By buying Nokia, Microsoft can consolidate the “devices” portion of its transformation. With devices at the core, Microsoft can extend its services model based on the Azure cloud around the Windows 8 and Windows Phone center. Spreading from that tree would be services like Office and Yammer and its robust security offerings. 

Given his resume, familiarity with Microsoft and roll as CEO of a leading smartphone manufacturer, Elop would seem to be the perfect person to run that new Microsoft. Given its conservative nature and addiction to its Windows and Office profits, an Elop appointment would likely be approved by Microsoft’s board. 

To help pay for Nokia (not that Microsoft is short of cash), Microsoft could sell off divisions not relevant to that core such as its Bing search engine and Xbox gaming system. 

If Not Elop, Then Who?

If Microsoft again balks at acquiring Nokia, there are a variety of people that would be well-suited for the role of King of Redmond. 

Here are four names that could make sense.

Thorsten Heins, CEO of BlackBerry: Heins is doing his best to man the floundering ship that is BlackBerry, but he may just be in the wrong place at the wrong time. Heins understands the need to innovate and market in the gadget realm and the services required to make an enticing product portfolio.
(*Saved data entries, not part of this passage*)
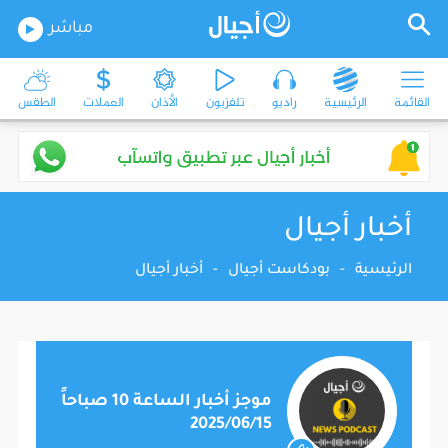
مباشر
القائمة
الرئيسية
راديو
تلفزيون
الأذان
العملات
الطقس
أخبار أجيال
الرئيسية
-
بودكاست أجيال
-
أخبار أجيال
موجز أخبار الساعة 10 صباحاً
2025/06/15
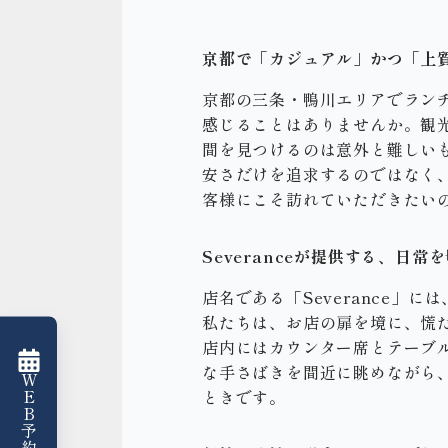
京都で「カジュアル」かつ「上
京都の三条・鴨川エリアでラン
感じることはありませんか。観
間を見つけるのは意外と難しい
安さだけを追求するのではなく
客様にこそ訪れていただきたいの
Severanceが提供する、日
店名である「Severance
私たちは、お店の扉を境に、慌
店内にはカウンター席とテーブ
な手さばきを間近に眺めながら
WEB予約はこちら
ときです。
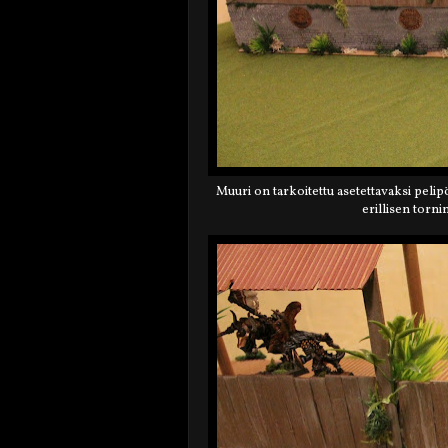
Muuri on tarkoitettu asetettavaksi pelip
erillisen tornin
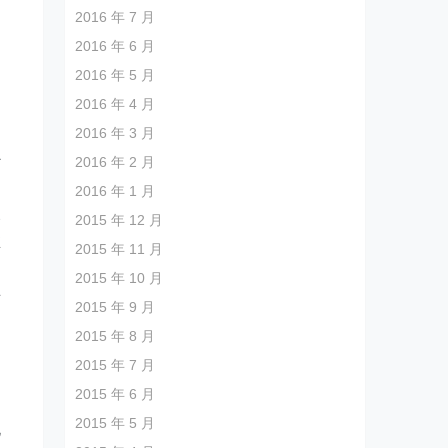
2016 年 7 月
2016 年 6 月
动
2016 年 5 月
2016 年 4 月
2016 年 3 月
心
2016 年 2 月
了
2016 年 1 月
呈
2015 年 12 月
推
2015 年 11 月
2015 年 10 月
际
2015 年 9 月
2015 年 8 月
2015 年 7 月
2015 年 6 月
2015 年 5 月
电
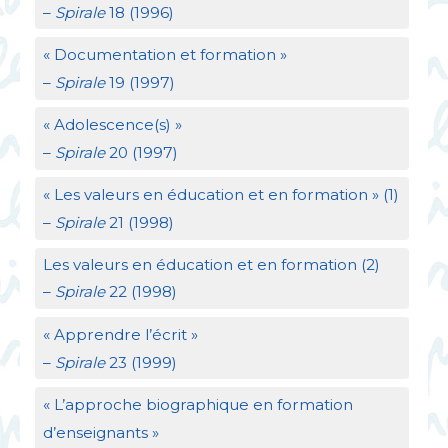
–
Spirale
18 (1996)
«
Documentation et formation
»
–
Spirale
19 (1997)
«
Adolescence(s)
»
–
Spirale
20 (1997)
«
Les valeurs en éducation et en formation
» (1)
–
Spirale
21 (1998)
Les valeurs en éducation et en formation (2)
–
Spirale
22 (1998)
«
Apprendre l’écrit
»
–
Spirale
23 (1999)
«
L’approche biographique en formation
d’enseignants
»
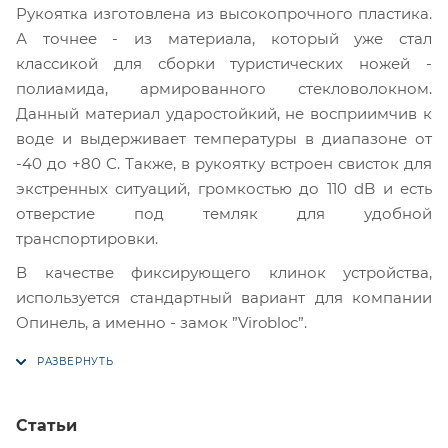
Рукоятка изготовлена из высокопрочного пластика.
А точнее - из материала, который уже стал
классикой для сборки туристических ножей -
полиамида, армированного стекловолокном.
Данный материал ударостойкий, не восприимчив к
воде и выдерживает температуры в диапазоне от
-40 до +80 С. Также, в рукоятку встроен свисток для
экстренных ситуаций, громкостью до 110 dB и есть
отверстие под темляк для удобной
транспортировки.
В качестве фиксирующего клинок устройства,
используется стандартный вариант для компании
Опинель, а именно - замок ”Virobloc”.
Статьи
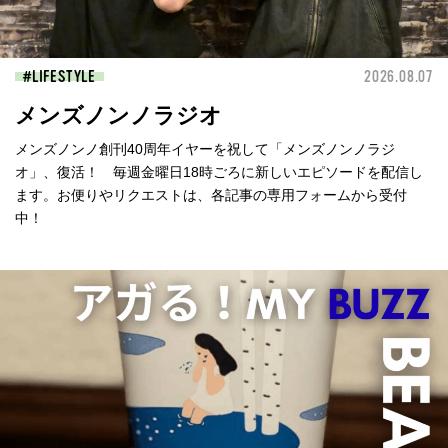
LIFESTYLE
2026.08.07
メンズノンノラジオ
メンズノンノ創刊40周年イヤーを祝して「メンズノンノラジ
オ」、復活！ 毎週金曜日18時ごろに新しいエピソードを配信し
ます。お便りやリクエストは、各記事の専用フォームから受付
中！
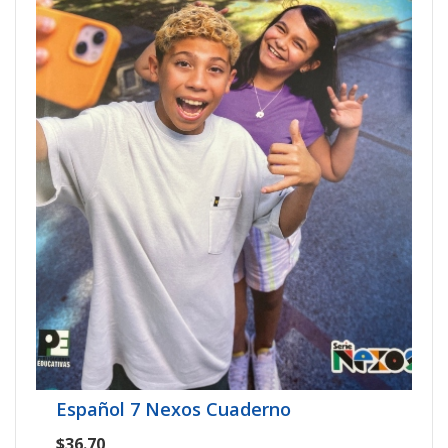
Español 7 Nexos Cuaderno
$36.70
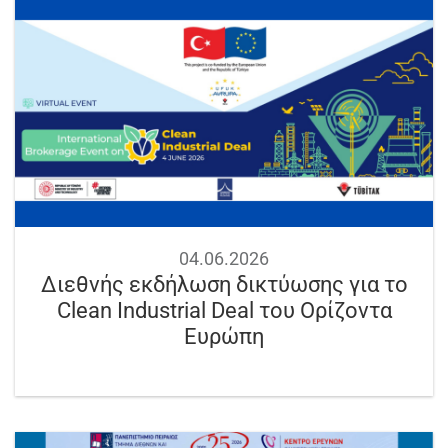
04.06.2026
Διεθνής εκδήλωση δικτύωσης για το
Clean Industrial Deal του Ορίζοντα
Ευρώπη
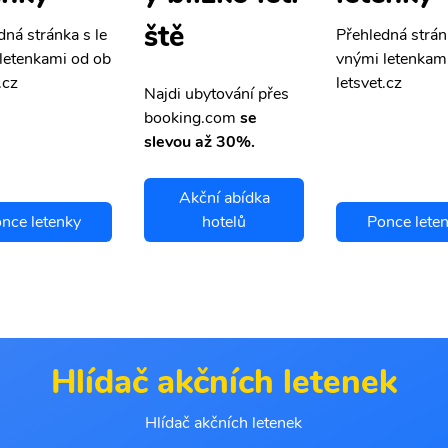
ště
dná stránka s le
Přehledná strán
letenkami od ob
vnými letenkam
.cz
letsvet.cz
Najdi ubytování přes
booking.com
se
slevou až 30%.
Akční abídka
nce letenky
hotelů
Ponce lete
Hlídač akčních letenek
Hlídač akčních letenek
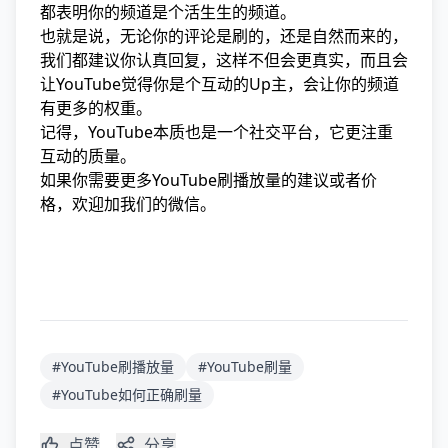
都表明你的频道是个活生生的频道。
也就是说，无论你的评论是刷的，还是自然而来的，
我们都建议你认真回复，这样不但会更真实，而且会
让YouTube觉得你是个互动的Up主，会让你的频道
有更多的权重。
记得，YouTube本质也是一个社交平台，它更注重
互动的质量。
如果你需要更多YouTube刷播放量的建议或者价
格，欢迎加我们的微信。
#YouTube刷播放量
#YouTube刷量
#YouTube如何正确刷量
点赞
分享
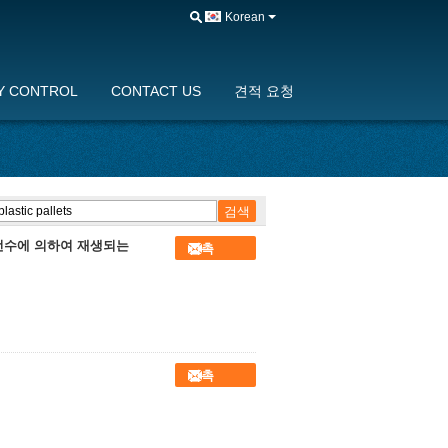
Korean
Y CONTROL
CONTACT US
견적 요청
 선수에 의하여 재생되는
접촉
접촉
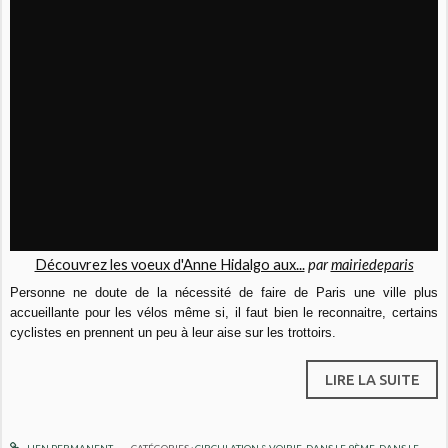
Découvrez les voeux d'Anne Hidalgo aux...
par
mairiedeparis
Personne ne doute de la nécessité de faire de Paris une ville plus
accueillante pour les vélos même si, il faut bien le reconnaitre, certains
cyclistes en prennent un peu à leur aise sur les trottoirs.
LIRE LA SUITE
LIEN PERMANENT
CATÉGORIES :
CIRCULATION & VOIRIE
,
DANS LE 9ÈME
,
DANS LE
Instead of buying Nokia, Microsoft could buy BlackBerry and install Heins into the top role. 

David Oliver Sacks, founder of Yammer: If there is one internal candidate at Microsoft to take over for Ballmer, it should be Sacks. Microsoft bought Yammer in July 2012 and Sacks is currently the corporate VP in charge of the Microsoft Office division. Sacks is known as a champion of innovation and is a member of the infamous “PayPal Mafia” that is credited with helping the technology industry climb out of the Dot Com bubble burst in the mid-2000s.

Marissa Mayer, CEO & President of Yahoo: Mayer was essential in helping build Google. She is now stirring the pot at Yahoo and the initial results are intriguing. Mayer is the type of technology executive that could help kick up the stifling culture that Ballmer created at Microsoft during his tenure.

Steven Sinofsky, Andreessen Horowitz: He left Microsoft in a controversial move last year, but he understands the product core (in charge of Windows and Office before he left) and was once considered heir apparent to Ballmer. Sinofsky announced that he was joining he board of legendary venture capitalist firm Andreessen Horowitz yesterday, so it is conceivable that he could walk away from that at any time he wanted.